The world may be increasingly dependent on the internet but almost 40,000 people in Redbridge and Waltham Forest have not been online in the last three months, and probably never have.

Over the last 20 years the web has become more and more a part of everyday lives.

Many people check social media or news websites when they wake up in the morning.

Shopping, work or simply filling out an application forms for council tax, or benefits, are increasingly online activities.

However data from the Office for National Statistics shows that 8.2% of residents aged 16 or over have not used the internet in the last three months.
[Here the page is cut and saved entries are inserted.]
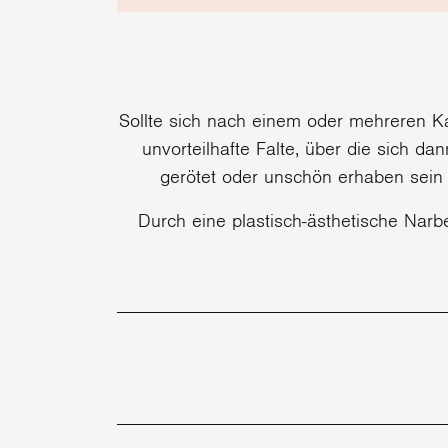
Sollte sich nach einem oder mehreren Kai
unvorteilhafte Falte, über die sich 
gerötet oder unschön erhaben sei
Durch eine plastisch-ästhetische Narb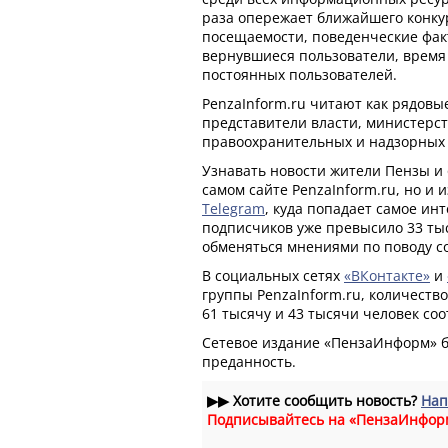
раза опережает ближайшего конку
посещаемости, поведенческие фак
вернувшиеся пользователи, время н
постоянных пользователей.
PenzaInform.ru читают как рядовые
представители власти, министерст
правоохранительных и надзорных 
Узнавать новости жители Пензы и 
самом сайте PenzaInform.ru, но и 
Telegram
, куда попадает самое ин
подписчиков уже превысило 33 ты
обменяться мнениями по поводу с
В социальных сетях
«ВКонтакте»
и
группы PenzaInform.ru, количеств
61 тысячу и 43 тысячи человек соо
Сетевое издание «ПензаИнформ» б
преданность.
▶▶
Хотите сообщить новость?
Нап
Подписывайтесь на «ПензаИнфор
That’s 37,000 adults. And it is likely those people have never gone online, according to the ONS report.

The average rate of non-use for the UK was 10%.

The ONS collected the data over the first three months of this year.

In total 415,000 people in Redbridge and Waltham Forest used the internet in the last three months, 91.4%.

The ONS says the other respondents replied don’t know.

Over the last six years the number of people using the internet has grown steadily.

In London 1.1 million more people are now using the internet compared with 2012, when the ONS first began compiling this data. That’s an increase of 21%.

The area covering Camden and the City of London has the highest internet usage with 97% of residents having been online in the last three months. While Mid and East Antrim, in Northern Ireland, has the lowest usage, with just 74% of people accessing the internet in the three month period.

The number of adults who have never used the internet is shrinking. Nationwide this figure dropped from 9.2% in 2017 to 8.4% this year.

Across the country virtually all people aged 16 to 34 are recent internet users, 99%.

Only 44% of adults aged 75 and over used the internet in the last three months.

At the end of 2017 Ofcom, the communications regulator, found more than one million homes in the UK did not have access to fast broadband.

This is classed as the minimum speed required to stream music and TV services such as Amazon and Netflix.

The Government has pledged that by 2020 every house and business in the country will have 10Mbps-plus broadband speeds.